*** WORKING DATA ***
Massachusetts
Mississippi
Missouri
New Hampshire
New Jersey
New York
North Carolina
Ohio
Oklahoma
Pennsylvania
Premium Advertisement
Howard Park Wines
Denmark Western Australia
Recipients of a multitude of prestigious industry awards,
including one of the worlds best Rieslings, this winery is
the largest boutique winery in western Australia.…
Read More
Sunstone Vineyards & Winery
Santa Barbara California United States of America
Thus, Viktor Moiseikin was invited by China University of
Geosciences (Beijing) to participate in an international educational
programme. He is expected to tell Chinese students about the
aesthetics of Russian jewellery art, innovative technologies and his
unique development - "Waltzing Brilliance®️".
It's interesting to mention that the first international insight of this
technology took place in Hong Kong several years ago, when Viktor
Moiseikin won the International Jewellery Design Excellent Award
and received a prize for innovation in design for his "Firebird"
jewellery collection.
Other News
*** End of WORKING DATA ***
— GOAL OF THE EXERCISE —
Nothing beyond the lines from the start of the entries through the line with "Santa Barbara California" should appear. Repeat those lines exactly, both ends included.

— EXPECTED ANSWER —
Massachusetts
Mississippi
Missouri
New Hampshire
New Jersey
New York
North Carolina
Ohio
Oklahoma
Pennsylvania
Premium Advertisement
Howard Park Wines
Denmark Western Australia
Recipients of a multitude of prestigious industry awards,
including one of the worlds best Rieslings, this winery is
the largest boutique winery in western Australia.…
Read More
Sunstone Vineyards & Winery
Santa Barbara California United States of America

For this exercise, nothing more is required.